My blogging career began two years after that game so all my posts came well after the fact. And, to my recollection, I only wrote a few on Super Bowl XL anyway. Still, it didn’t matter. When I would devote an entry to Super Bowl XL, it would invariably set off a firestorm in the comment section.

Seattle Seahawks fans have never gotten over that game. What’s more, they have never gotten over the laughable notion that the were “screwed by the refs.” Because of this pervasive emo attitude from their neon clad latte sipping fanbase, whenever I’d write about Super Bowl XL, they’d swarm to my blog like a plague of flannel wearing locusts.

They’d post their usual conspiracy theories and whine about this that and everything else under the sun. In turn, Steeler Nation would rise up to defend their team’s honor. Arguments would break out, names would be called, Morrissey records would be played (in Seattle) and so it went. Every time, without fail.

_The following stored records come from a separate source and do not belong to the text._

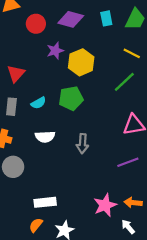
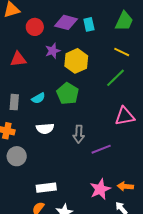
cyan rectangle: (106, 18) -> (89, 24), moved
red triangle: (16, 74) -> (18, 59), moved, turned 42
green pentagon: (71, 98) -> (68, 94), turned -30
purple line: (128, 162) -> (101, 149), moved

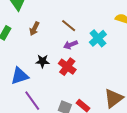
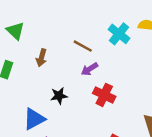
cyan cross: (98, 38) -> (119, 34), moved
red cross: (67, 67) -> (104, 95), moved

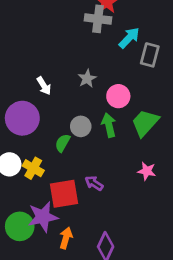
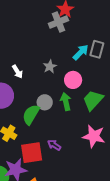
gray cross: (98, 19) -> (58, 22), turned -30
cyan arrow: (129, 38) -> (81, 52), moved
green semicircle: (63, 143) -> (31, 115), size x1.5
pink star: (147, 171) -> (94, 136), size x1.6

Last night, Monday Night Football featured one of the great debacles in NFL history. The whole game was fairly atrocious as the scab refs threw about 75 flags during the course of the game. Towards the end, they backed Seattle up with two ticky-tack holding calls, then bailed them out with an equally ridiculous pass interference call on the Green Bay Packers. But they truly saved their best for last.

In case you went to bed at a reasonable hour and missed it, the above was the game winning play from last night’s game. One of the scab refs some how saw a simultaneous possession (which we all know goes to the offense) on that final Flutie-esque Hail Mary attempt by the Seahawks’ Russell Wilson and awarded them the game-winning touchdown. Except it’s not a simultaneous possession. Not even close.

The Seattle Seahawks stole a game from another team. They’ve officially forfeited the right to be indignant about poor officiating ever again.